「そんないいもんじゃねえぞ」
「ねえ。ほんとにわたしが高得点取れたらさ、1つお願い聞いてよ」
「別に取れなくても珠莉の頼みなら聞いてやる。別れる以外は」
「あのねー、それじゃあ意味ないんだってば。ていうかそんなお願いしないし」
頑張ったご褒美があるから人間頑張れるってもんよ。
まあ、わたしを存分に甘やかしてくれてるのはわかってるんだけど。
別れるなんてもってのほかだ。
「ふーん、まあいいよ。

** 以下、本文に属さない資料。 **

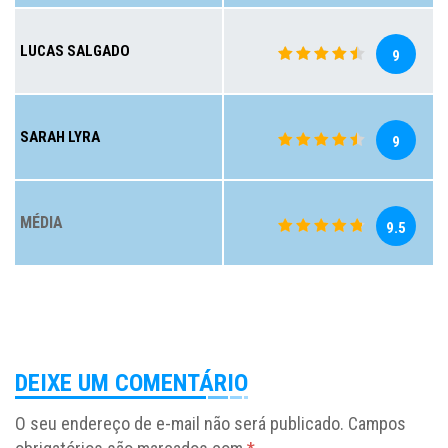
LUCAS SALGADO
9
SARAH LYRA
9
MÉDIA
9.5
DEIXE UM COMENTÁRIO
O seu endereço de e-mail não será publicado.
Campos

お前に別れたいってもし言われたら俺、子供みたいにごねる自信あるわ」
「ほんと!?やったね!ごねる柊磨は想像できない」
子供みたいにごねる柊磨……やっぱり想像はできない。
「俺、他のことは譲れてもお前だけは譲れねえし」
「なにそれ」
そんなことを言われたらまた胸がときめいてしまう。
この男はわかってて言ってるのかな?
いや、きっと本心をそのまま伝えてくれているだけだろう。
「もう珠莉以外は考えらんねえってこと」
机に頬杖を突きながらふわっと柔らかく目を細め、愛おしそうにわたしを瞳に映す。
そんな彼にまたしてもわたしの心は簡単にズキューンと射抜かれてしまう。